Of course, for most of those in the developing world, $600 is no more easily affordable than $15,000. In much of the world, including Indonesia, less than $5 a year is spent on all elements of health care for each person. There is still a long way to go.

The world has finally woken up to the catastrophe that is AIDS. Next month, the United Nations General Assembly will convene a three-day special session specifically on AIDS. Over the last few months, in preparation for this, activists and bureaucrats have been busy attempting to draft a declaration of commitment that can satisfy their widely varying agendas; a task that is clearly impossible.

These agendas range from stressing the importance of investment in vaccine research, to the need for spending more on AIDS treatments, to ensuring that funds needed for prevention efforts are not diverted to these other activities.

But one comment, from an HIV-infected activist in Australia, stood out. The writer started by asking if there is a crisis -- because if so, the language of the draft does not reflect that. He urged the replacement of 'diplomatic' words like 'acknowledges', 'mindful that', and 'noting that' with words like 'terrified that', 'our moral obligation is', and 'on behalf of the millions of dead'. "Where are the words 'fear', 'pain', 'suffering', 'grief', 'anger', 'despair'?" he asks. "Also, the words 'irresponsibility', 'contempt', 'indifference', 'failure', and 'corruption', to honestly reflect a full picture of the key features of the response so far. This declaration needs to reflect the experience of the epidemic, not the meaningless neutral language of diplomacy."

Again and again, we find ourselves talking of numbers of cases, statistics, surveillance, forgetting that all of these reflect actual people who are living and dying with little hope or support. 'Government language', 'UN language', or even 'NGO language' often insulate us, and the community, from this reality.

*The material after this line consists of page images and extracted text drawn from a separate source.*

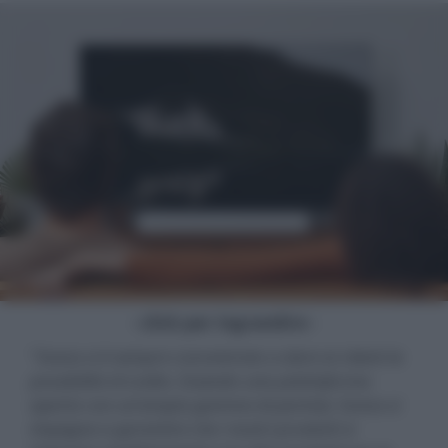
- click per ingrandire -
"
Sonos si è sempre concentrato a dare ai clienti la
possibilità di scelta. Essendo una piattaforma
aperta con un'ampia gamma di partner, Sonos si
impegna a garantire che i nostri prodotti si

There are topics that deserve straightforward talk. A disease that continues to kill so many people in the developing world must surely be one of those. To talk in a language that no one can understand is no better than silence -- the silence that is allowing so many to die.

This year, the 18th International AIDS Candlelight Memorial, to be held tonight (May 20) will also provide an opportunity to prepare ourselves for the UN Special Session.

In Indonesia, the group which coordinates the candlelight activities urges all those concerned with AIDS at a local level, government, legislature, non-governmental organizations (NGOs) and the community, to get to know each other, and to identify roles that each play. In this era of local autonomy, local groups have both the responsibility and the opportunity to take an active role in the response, in a way and a language that is appropriate to the local conditions and culture.

Discrimination has been a feature of the AIDS epidemic since it started 20 years back. Our responses must therefore be non- discriminative and inclusive, embracing those groups like sex workers, transvestites, gays and drug users who are at greatest risk. The language we use will determine whether they feel welcome and engaged, or excluded and ignored.

Could the epidemic in Indonesia reach the apocalyptic proportions of sub-Saharan Africa? The answer depends on us, on the response of all of us to what is already an increasing problem here. Let us all commit to this response in a simple language which all can understand, accepting that history will judge us harshly if we fail.